UTIMCO Teeters On Verge of Slippery Slope

Texas Attorney General Greg Abbott earlier this month became the first attorney general in the nation to publicly declare his support for the public disclosure of underlying asset information, so long as the company has indirectly received capital from publicly funded Texas institutions.

For example, private companies that raise money from Austin Ventures or Blackstone Group would be subject to FOIA requests for revenue projections, because both firms count the University of Texas Investment Management Co. (UTIMCO) as a limited partner.

In a speech before the Freedom of Information Foundation of Texas on Oct. 1, Abbott said: “The people of Texas – whose retirement savings and pensions are directly affected by these investment decisions –deserve no less than to have the light shine on the investment of these dollars. … There is no proof that secrecy will ensure good investments, but it is true that secrecy can conceal bad investments.”

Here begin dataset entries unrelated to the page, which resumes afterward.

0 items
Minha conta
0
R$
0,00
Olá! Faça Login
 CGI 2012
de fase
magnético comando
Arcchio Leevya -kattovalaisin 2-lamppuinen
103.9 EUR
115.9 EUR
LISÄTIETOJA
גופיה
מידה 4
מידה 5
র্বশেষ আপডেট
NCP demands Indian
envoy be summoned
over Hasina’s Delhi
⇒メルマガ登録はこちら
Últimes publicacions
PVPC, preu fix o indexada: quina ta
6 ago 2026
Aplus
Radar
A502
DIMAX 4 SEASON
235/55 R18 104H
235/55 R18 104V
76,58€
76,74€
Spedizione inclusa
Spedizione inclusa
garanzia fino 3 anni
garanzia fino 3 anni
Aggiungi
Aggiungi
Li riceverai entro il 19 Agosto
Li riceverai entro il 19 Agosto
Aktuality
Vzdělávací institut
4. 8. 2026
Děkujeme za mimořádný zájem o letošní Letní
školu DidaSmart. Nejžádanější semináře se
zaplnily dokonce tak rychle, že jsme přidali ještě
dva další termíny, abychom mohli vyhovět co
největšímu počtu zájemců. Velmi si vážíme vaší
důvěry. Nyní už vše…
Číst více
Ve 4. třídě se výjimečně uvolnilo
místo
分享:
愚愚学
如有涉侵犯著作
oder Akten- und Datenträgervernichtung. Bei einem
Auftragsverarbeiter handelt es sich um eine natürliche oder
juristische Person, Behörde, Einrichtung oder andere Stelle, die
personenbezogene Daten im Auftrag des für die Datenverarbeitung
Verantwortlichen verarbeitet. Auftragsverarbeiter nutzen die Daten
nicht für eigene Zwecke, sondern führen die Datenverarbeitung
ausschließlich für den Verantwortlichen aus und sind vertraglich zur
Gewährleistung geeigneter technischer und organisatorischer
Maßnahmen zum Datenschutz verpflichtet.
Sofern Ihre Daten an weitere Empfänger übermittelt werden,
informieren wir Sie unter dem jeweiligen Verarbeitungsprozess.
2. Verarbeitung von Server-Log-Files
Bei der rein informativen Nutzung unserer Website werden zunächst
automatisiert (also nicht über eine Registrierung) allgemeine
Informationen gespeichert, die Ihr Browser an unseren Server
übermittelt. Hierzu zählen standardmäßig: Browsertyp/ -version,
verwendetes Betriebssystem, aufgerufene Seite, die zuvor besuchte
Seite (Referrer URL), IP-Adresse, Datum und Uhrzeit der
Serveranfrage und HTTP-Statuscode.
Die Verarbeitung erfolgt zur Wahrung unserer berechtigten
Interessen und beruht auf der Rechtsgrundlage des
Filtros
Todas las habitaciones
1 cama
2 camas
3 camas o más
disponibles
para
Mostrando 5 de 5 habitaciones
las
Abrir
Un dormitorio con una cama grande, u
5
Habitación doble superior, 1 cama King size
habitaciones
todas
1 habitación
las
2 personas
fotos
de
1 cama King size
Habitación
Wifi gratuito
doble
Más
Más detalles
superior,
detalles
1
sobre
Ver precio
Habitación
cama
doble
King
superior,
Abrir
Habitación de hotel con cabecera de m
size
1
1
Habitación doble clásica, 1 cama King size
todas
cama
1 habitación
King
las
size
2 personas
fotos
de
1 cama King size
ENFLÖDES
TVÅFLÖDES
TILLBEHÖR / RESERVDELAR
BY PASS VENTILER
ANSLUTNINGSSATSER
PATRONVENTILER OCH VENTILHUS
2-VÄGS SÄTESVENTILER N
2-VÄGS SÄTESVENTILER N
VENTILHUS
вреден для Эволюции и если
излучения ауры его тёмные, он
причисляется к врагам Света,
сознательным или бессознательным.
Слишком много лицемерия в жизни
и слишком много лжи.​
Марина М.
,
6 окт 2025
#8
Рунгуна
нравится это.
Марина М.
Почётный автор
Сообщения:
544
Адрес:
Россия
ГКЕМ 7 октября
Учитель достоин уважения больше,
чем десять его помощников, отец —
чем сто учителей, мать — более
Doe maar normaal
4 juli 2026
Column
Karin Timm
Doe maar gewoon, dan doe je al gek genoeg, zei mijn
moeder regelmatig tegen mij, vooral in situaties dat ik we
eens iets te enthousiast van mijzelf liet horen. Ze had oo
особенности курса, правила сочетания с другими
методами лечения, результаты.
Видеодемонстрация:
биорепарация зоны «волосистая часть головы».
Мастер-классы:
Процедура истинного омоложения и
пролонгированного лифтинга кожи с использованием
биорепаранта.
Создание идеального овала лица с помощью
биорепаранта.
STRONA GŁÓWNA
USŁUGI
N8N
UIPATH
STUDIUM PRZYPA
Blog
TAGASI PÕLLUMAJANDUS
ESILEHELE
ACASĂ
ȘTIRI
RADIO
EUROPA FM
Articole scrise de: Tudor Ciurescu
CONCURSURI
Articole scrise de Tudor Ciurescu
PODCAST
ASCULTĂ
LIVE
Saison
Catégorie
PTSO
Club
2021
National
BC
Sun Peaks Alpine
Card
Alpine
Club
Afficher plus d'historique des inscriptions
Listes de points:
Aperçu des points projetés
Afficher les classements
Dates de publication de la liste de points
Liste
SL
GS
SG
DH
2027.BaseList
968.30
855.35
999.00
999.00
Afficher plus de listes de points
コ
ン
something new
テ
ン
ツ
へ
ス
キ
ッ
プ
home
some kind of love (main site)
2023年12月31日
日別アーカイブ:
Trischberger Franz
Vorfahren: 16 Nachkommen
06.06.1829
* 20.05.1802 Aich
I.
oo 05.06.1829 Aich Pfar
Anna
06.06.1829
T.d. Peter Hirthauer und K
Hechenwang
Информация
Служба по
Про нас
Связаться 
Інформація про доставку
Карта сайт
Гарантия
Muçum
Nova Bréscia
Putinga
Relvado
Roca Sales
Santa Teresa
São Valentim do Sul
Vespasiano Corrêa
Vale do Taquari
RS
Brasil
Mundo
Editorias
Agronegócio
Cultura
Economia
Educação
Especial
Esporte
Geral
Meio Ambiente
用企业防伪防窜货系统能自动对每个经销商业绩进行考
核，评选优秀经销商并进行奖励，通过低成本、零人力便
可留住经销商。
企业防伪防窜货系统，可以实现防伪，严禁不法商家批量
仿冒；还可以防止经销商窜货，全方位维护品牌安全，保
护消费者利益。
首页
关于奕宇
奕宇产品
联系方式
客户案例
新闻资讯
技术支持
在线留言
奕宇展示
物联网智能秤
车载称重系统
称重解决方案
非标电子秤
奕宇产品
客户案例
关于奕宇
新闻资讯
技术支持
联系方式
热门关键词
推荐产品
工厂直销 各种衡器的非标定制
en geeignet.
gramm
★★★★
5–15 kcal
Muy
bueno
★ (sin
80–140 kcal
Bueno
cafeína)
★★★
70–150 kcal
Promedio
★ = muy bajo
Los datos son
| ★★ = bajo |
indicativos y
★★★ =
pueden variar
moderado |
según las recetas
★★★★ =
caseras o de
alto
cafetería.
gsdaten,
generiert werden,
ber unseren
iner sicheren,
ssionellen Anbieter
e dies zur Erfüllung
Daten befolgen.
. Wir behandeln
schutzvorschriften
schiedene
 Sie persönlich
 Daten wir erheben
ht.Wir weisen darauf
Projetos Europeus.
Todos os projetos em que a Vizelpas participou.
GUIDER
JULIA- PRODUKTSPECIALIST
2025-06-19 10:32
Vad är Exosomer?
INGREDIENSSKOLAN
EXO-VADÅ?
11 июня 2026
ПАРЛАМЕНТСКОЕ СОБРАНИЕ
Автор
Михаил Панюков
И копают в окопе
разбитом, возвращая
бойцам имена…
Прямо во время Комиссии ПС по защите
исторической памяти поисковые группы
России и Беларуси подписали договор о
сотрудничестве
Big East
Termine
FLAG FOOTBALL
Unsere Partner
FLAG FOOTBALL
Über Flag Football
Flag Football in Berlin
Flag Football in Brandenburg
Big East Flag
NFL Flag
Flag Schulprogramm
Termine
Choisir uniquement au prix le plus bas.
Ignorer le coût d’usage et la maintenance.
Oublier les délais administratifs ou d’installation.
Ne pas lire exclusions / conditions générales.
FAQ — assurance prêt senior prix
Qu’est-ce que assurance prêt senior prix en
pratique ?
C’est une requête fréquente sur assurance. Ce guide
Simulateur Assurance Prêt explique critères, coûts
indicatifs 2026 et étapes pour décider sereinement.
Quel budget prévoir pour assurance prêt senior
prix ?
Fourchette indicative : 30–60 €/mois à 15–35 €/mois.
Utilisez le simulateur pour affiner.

Ever since the private equity disclosure battle began in late 2002, certain venture capitalists have warned that the industry was teetering on the edge of a slippery slope. Specifically, critics have said that the public dissemination of fund-level performance information would eventually embolden someone to call for the release of underlying asset information, like portfolio company valuations, revenue streams and other potential trade secrets.

Abbott’s speech was referring to pending litigation brought against the Texas AG by the Texas Growth Fund. Teacher Retirement System of Texas (TRST), a limited partner with Texas Growth Fund, later joined the suit (see PE Week, Sept. 27, pg. 1), which basically revolves around this issue of underlying asset disclosure. Abbott had ruled that the TRST must disclose certain underlying asset information related to its investment in Texas Growth Fund, following a FOIA request for the information brought by The Austin Chronicle. Both Texas Growth Fund and TRST disagreed with the ruling, and filed suit to let a judge decide.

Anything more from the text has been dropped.